++++ Data shown ++++

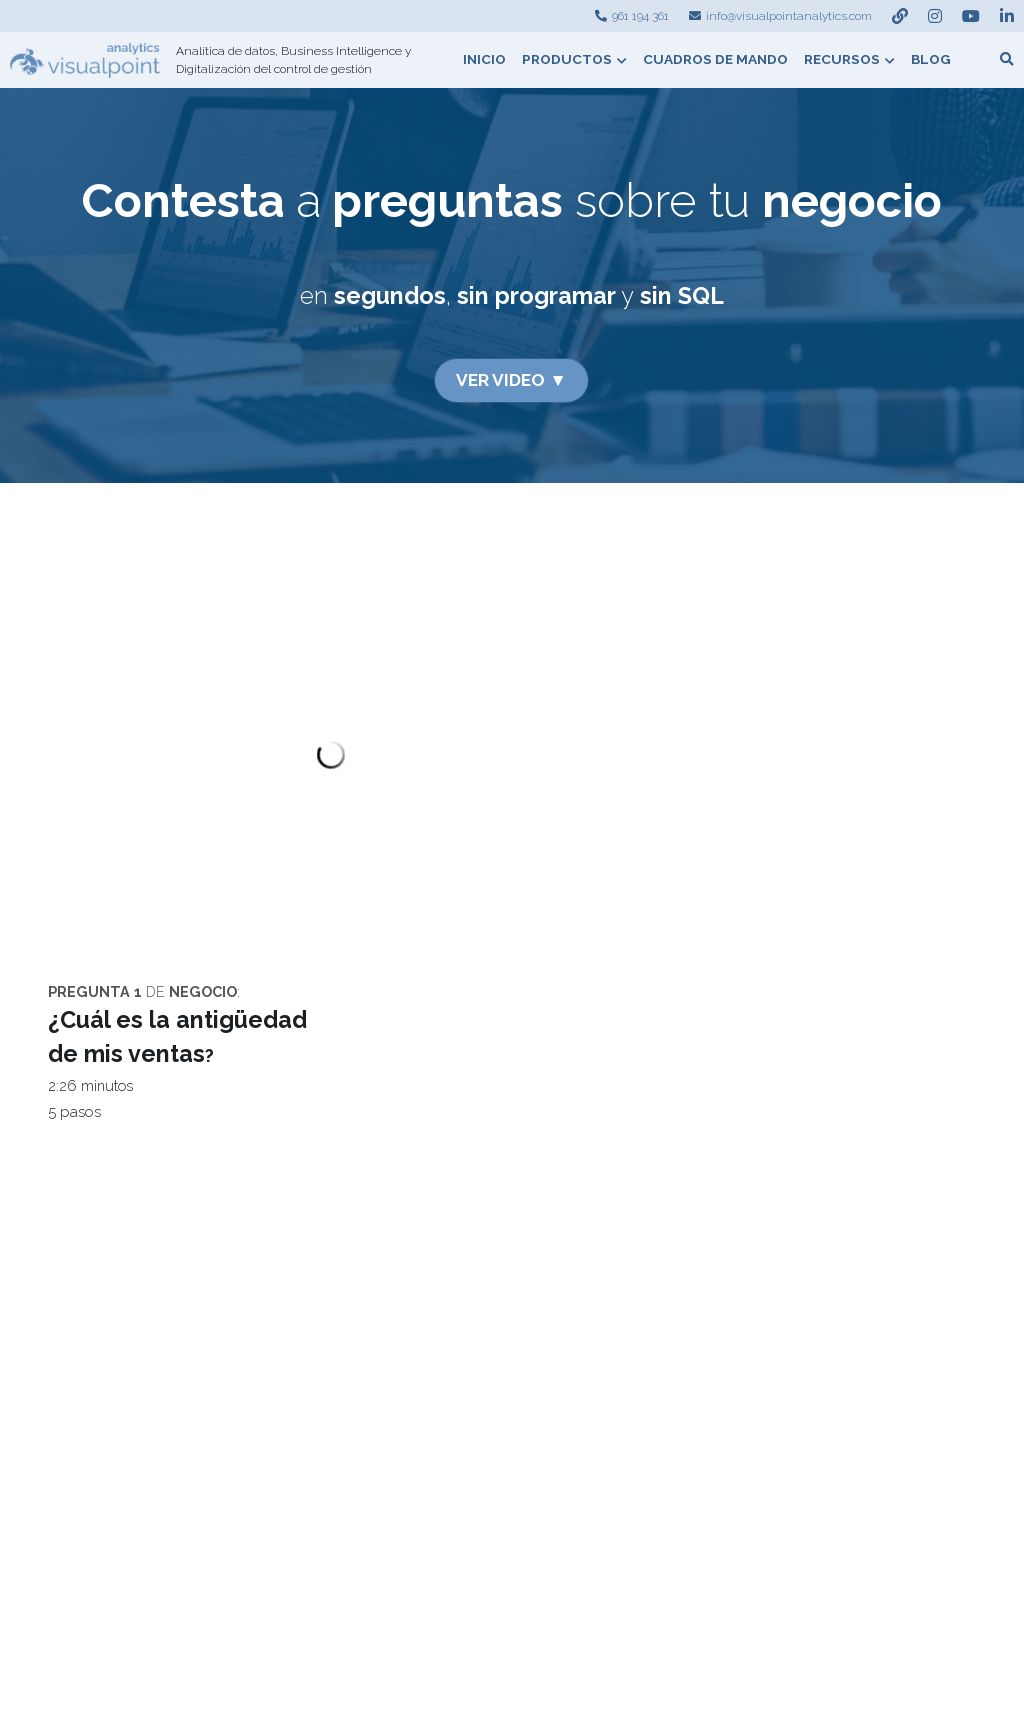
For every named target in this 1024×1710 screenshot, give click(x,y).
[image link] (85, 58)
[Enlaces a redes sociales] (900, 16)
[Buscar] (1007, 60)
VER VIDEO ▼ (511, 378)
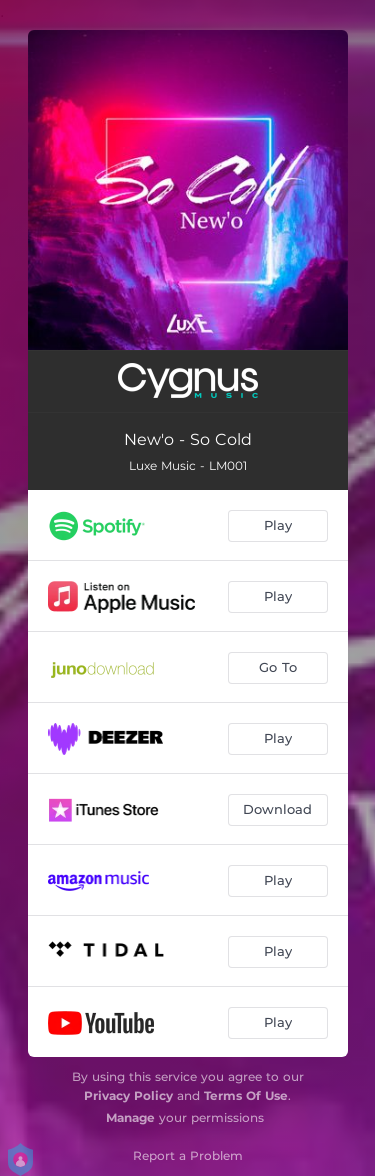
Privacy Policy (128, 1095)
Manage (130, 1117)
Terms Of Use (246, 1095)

++++
++++ Data shown ++++

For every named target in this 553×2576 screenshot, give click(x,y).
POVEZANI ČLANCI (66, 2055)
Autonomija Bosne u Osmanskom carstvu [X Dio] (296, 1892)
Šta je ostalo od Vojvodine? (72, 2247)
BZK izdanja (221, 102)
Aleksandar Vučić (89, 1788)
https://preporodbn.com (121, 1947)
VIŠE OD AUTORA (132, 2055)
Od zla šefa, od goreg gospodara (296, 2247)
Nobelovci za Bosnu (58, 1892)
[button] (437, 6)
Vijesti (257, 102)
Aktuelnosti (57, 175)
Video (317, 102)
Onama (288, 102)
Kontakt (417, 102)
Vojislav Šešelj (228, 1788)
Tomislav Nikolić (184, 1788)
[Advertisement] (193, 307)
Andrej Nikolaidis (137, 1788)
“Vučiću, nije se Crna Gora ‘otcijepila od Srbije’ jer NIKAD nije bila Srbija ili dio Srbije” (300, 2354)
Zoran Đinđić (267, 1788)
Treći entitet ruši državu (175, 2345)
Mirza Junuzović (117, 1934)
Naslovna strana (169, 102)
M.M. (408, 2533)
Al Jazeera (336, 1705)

++++
++++ Data shown ++++

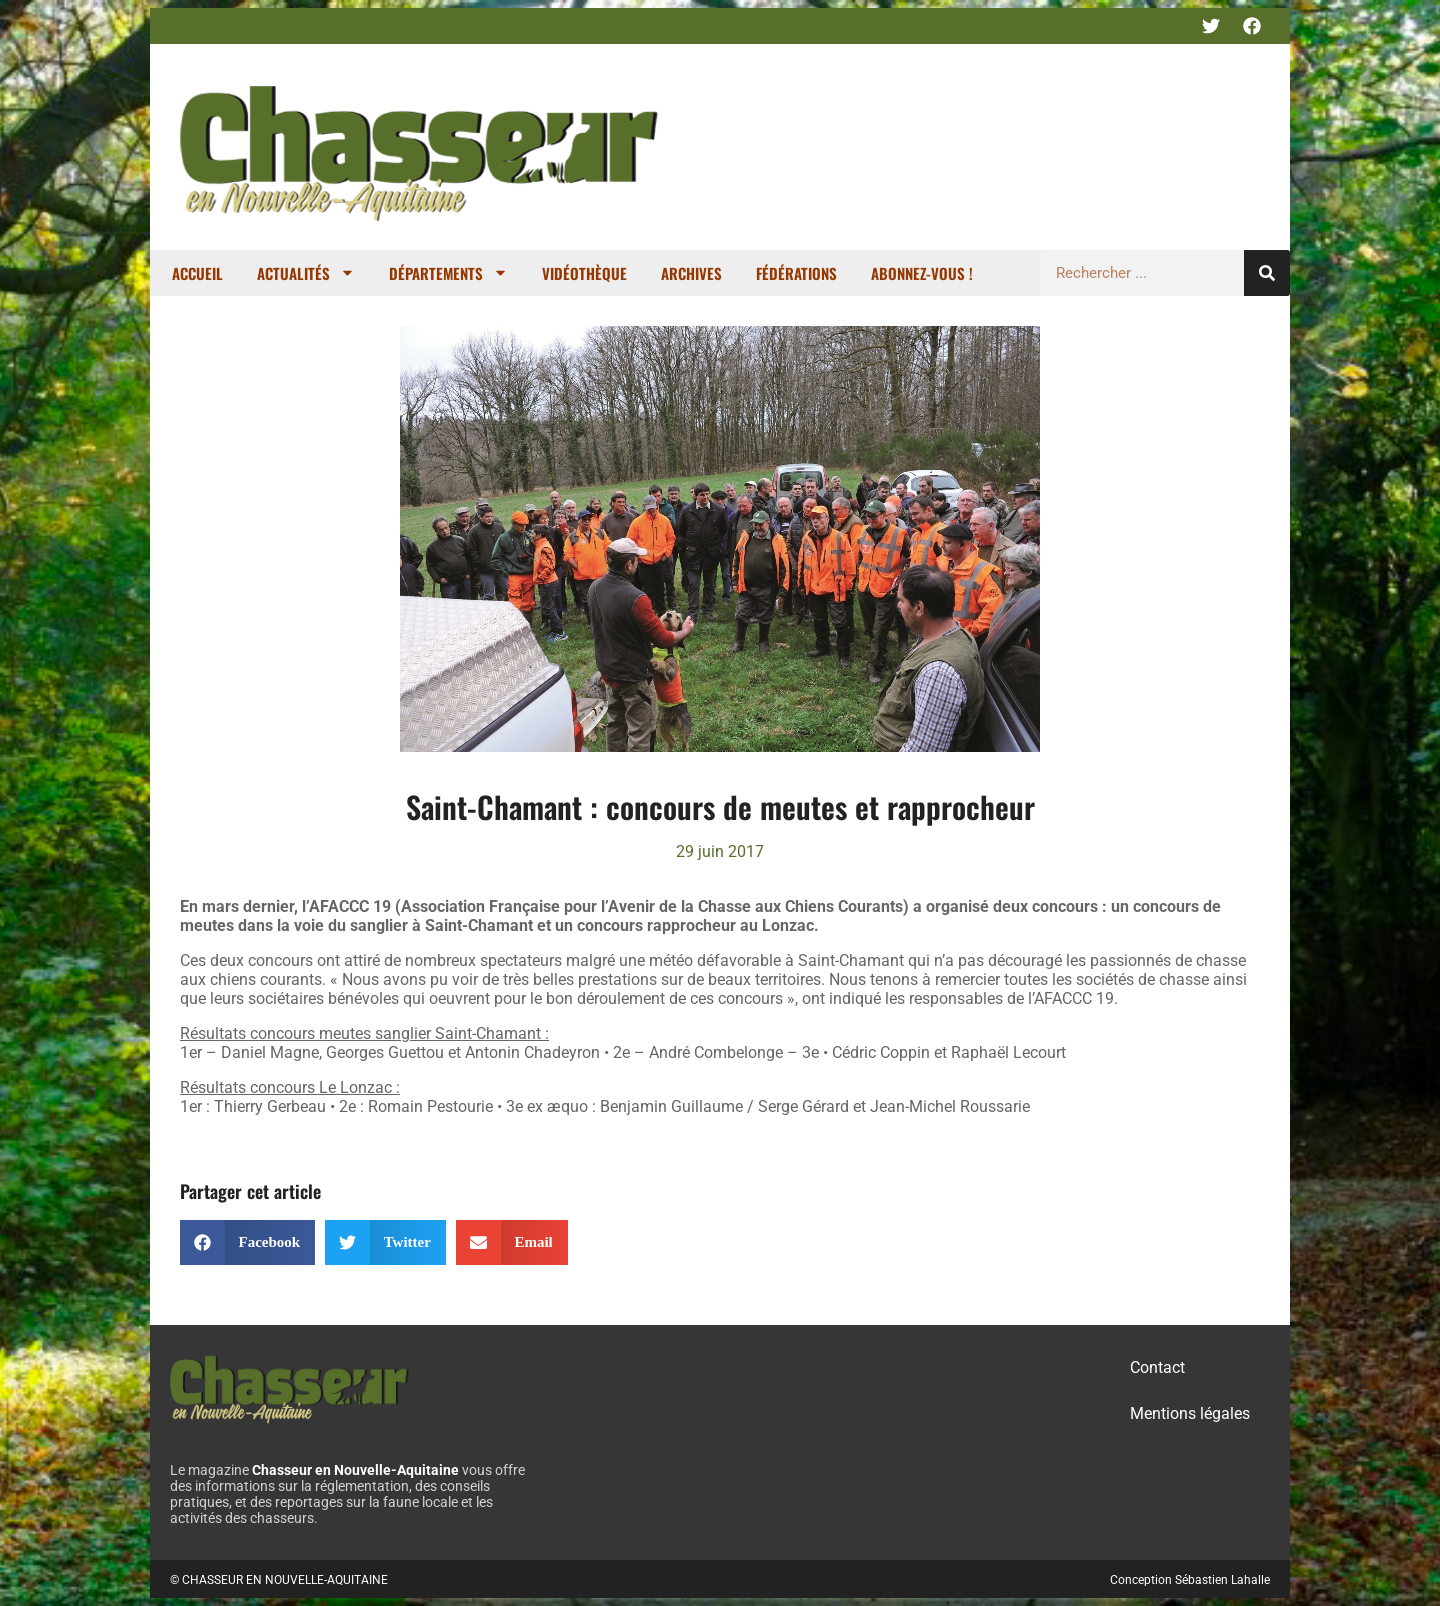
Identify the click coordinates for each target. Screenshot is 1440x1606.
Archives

++++

Task to complete – Could you restate word for word the lines above, from the one that contains "Tomislav Nikolić (184, 1788)" through the one that contains "Al Jazeera (336, 1705)", and no others?

Completed exercise –
Tomislav Nikolić (184, 1788)
[Advertisement] (193, 307)
Andrej Nikolaidis (137, 1788)
“Vučiću, nije se Crna Gora ‘otcijepila od Srbije’ jer NIKAD nije bila Srbija ili dio Srbije” (300, 2354)
Zoran Đinđić (267, 1788)
Treći entitet ruši državu (175, 2345)
Mirza Junuzović (117, 1934)
Naslovna strana (169, 102)
M.M. (408, 2533)
Al Jazeera (336, 1705)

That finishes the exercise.